TASK BRIEF:
Repeat the lines of the data exactly, from the first one through the one that contains "EU Citizen Rights".

SUPPLIED MATERIAL:
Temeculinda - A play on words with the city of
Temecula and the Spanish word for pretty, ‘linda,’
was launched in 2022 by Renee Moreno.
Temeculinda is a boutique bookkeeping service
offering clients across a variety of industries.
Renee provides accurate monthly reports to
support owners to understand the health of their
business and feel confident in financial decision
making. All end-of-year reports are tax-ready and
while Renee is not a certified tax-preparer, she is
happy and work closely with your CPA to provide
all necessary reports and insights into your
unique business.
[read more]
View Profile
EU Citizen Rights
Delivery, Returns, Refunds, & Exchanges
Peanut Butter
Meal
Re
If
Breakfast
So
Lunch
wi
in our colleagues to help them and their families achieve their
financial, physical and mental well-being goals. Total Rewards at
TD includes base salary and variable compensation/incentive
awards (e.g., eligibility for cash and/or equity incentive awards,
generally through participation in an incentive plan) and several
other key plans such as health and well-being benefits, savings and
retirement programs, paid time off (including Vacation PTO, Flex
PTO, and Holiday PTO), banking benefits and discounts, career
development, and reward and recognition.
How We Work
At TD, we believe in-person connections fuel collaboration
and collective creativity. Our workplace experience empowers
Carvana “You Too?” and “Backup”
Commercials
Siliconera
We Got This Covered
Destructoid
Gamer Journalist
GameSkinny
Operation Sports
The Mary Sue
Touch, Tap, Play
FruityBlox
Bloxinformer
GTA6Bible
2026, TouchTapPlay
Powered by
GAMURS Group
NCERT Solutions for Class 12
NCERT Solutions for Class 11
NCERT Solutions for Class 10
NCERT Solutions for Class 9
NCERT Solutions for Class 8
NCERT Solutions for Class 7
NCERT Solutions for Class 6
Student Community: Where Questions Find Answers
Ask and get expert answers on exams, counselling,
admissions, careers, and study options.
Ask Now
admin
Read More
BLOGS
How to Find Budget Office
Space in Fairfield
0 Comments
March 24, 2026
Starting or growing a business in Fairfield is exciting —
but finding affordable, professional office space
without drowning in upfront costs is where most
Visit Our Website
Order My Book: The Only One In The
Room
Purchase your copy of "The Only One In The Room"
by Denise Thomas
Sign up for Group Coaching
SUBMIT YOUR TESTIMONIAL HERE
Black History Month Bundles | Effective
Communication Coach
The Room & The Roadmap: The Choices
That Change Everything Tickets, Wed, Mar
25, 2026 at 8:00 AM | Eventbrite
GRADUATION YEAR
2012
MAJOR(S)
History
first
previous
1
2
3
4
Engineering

SOLUTION TO THE EXERCISE:
Temeculinda - A play on words with the city of
Temecula and the Spanish word for pretty, ‘linda,’
was launched in 2022 by Renee Moreno.
Temeculinda is a boutique bookkeeping service
offering clients across a variety of industries.
Renee provides accurate monthly reports to
support owners to understand the health of their
business and feel confident in financial decision
making. All end-of-year reports are tax-ready and
while Renee is not a certified tax-preparer, she is
happy and work closely with your CPA to provide
all necessary reports and insights into your
unique business.
[read more]
View Profile
EU Citizen Rights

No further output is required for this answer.